EC MINISTERS DISAGREE OVER ENDING SUBSIDIES

EC MINISTERS DISAGREE OVER ENDING SUBSIDIES

European Community agriculture ministers Wednesday ended the first round of their 1988-89 farm price talks at odds over subsidies to farmers in three weak-currency nations, officials said.

Ireland, France and Italy refused to end the EC's green currency system of border subsidies and taxes that even out currency fluctuations, officials said.Under its farm price package for the 1988-89 marketing year that began April 1, the EC Commission has proposed to end these subsidies and levies on intra-EC farm trade, except for Greece.

A commission official said retaining subsidies for farmers in other weak- currency nations would require extra funds that the near-bankrupt EC does not have.

The commission, for budgetary reasons, cannot give in to specific requests to retain the subsidies, he said. We are ready to seek a reasonable compromise, but only on the price package in its entirety.

The comment reflected the commission's determination to defend its 1988-89 price package that began April 1. The package was put together under orders of the government leaders of the 12 EC nations.

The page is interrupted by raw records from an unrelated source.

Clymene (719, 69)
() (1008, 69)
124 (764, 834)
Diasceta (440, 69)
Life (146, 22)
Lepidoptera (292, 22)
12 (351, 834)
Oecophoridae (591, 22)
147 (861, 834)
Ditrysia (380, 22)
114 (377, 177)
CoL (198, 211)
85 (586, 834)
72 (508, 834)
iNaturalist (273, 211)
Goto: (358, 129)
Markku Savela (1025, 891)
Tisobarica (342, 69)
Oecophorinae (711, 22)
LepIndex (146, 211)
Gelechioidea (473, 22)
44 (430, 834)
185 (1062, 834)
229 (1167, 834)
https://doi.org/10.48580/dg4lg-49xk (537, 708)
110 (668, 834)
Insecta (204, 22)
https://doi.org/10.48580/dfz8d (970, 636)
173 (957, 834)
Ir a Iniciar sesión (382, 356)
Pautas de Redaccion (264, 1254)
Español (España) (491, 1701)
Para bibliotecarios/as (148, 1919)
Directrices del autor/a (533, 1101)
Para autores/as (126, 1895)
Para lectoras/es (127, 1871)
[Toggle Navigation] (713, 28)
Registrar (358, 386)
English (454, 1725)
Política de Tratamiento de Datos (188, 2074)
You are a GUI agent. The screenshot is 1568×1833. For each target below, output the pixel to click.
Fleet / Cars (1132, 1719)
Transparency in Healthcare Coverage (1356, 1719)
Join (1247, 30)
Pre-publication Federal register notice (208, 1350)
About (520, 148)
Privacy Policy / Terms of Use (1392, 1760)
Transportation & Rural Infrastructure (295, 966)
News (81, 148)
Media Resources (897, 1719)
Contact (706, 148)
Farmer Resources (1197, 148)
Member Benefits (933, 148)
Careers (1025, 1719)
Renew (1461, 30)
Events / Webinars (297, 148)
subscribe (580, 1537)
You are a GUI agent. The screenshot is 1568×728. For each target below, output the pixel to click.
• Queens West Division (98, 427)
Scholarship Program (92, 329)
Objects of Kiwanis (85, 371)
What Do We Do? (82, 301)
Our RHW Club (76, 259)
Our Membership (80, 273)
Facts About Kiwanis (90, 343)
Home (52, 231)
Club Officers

The commission seeks to limit spending on subsidies for the EC's 10.3 million farmers to 27.5 billion European currency units, or $33.8 billion, this year.

This is the same as in 1987 and follows years of runaway spending led to over-production and trade frictions with the United States.

The farm ministers formally agreed to impose stabilizers on EC's farm spending. Agreed to by the EC summit meeting last February, these will curb production as soon as output levels and spending reach a fixed level.

The ministers opened their first round of discussions on the 1988-89 price package Monday. The meeting ended early Wednesday, and a second round will be held May 16-17 in Brussels.

It is premature to expect the ministers will reach a common agreement by then, the commission official said.

In recent years the farm price talks have dragged on for many months in often round-the-clock meetings with the ministers wearing each other down to get concessions. The negotiations have rarely been concluded before April 1 when the new marketing year begins for some products.

Officials said they expected this year's negotiations to be completed in early June.